From the latter part of the nineteenth century through the first half of the twentieth, exposure to Chinese cooking in the United States almost exclusively consisted of the Cantonese cuisine—and adaptations that evolved out of it—of the earliest Chinese immigrants to the country. The repeal of the Chinese Exclusion Act and the return of US soldiers based around the world during WWII marked a serious shift in American interest in global cuisines.
Those early years of cookbooks focusing on international fare did their best, approximating cuisines for which the ingredients weren’t always readily available. As interest built and a global economy boomed, books began to offer something a little deeper.
The Gourmet Chinese Regional Cookbook (1976), a strong representative of that generation of cookbooks, simply and neatly presents dishes from the four cardinal directions, providing historical, geographic, and cultural context to build a foundation of understanding around significant regional differences.
From the slowly simmered dishes and delicate imperial pastries of the East, the diverse diet influenced by extreme climate and proximity to the Silk Road in the North, the spiced and spicy dishes of the West, and to the fast-cooking stir-frys and dim sum of the South, Chinese cuisine is vast in its variability. The book is both serious and highly accessible. It remains a valuable resource to this day.

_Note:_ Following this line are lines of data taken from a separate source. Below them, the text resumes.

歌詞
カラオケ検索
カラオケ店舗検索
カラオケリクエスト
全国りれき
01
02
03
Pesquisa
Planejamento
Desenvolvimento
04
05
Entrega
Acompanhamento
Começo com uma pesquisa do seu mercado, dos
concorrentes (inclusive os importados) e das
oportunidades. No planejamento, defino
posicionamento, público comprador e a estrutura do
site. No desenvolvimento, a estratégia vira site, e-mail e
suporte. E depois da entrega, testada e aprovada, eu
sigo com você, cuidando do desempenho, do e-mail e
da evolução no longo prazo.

This copy is a 1980 printing in very good condition, save for notable grease and food splatter stains on the latter third of the book. No stains impinge upon the legibility of the text. The jacket, also very moderately stained, is missing a small triangle of paper on the front upper corner but is otherwise in excellent condition. Laid in we have found a hand written, untitled recipe, which we have not removed. The front free endpaper bears Christopher Bourdain’s name and a gift inscription dated Christmas 1980.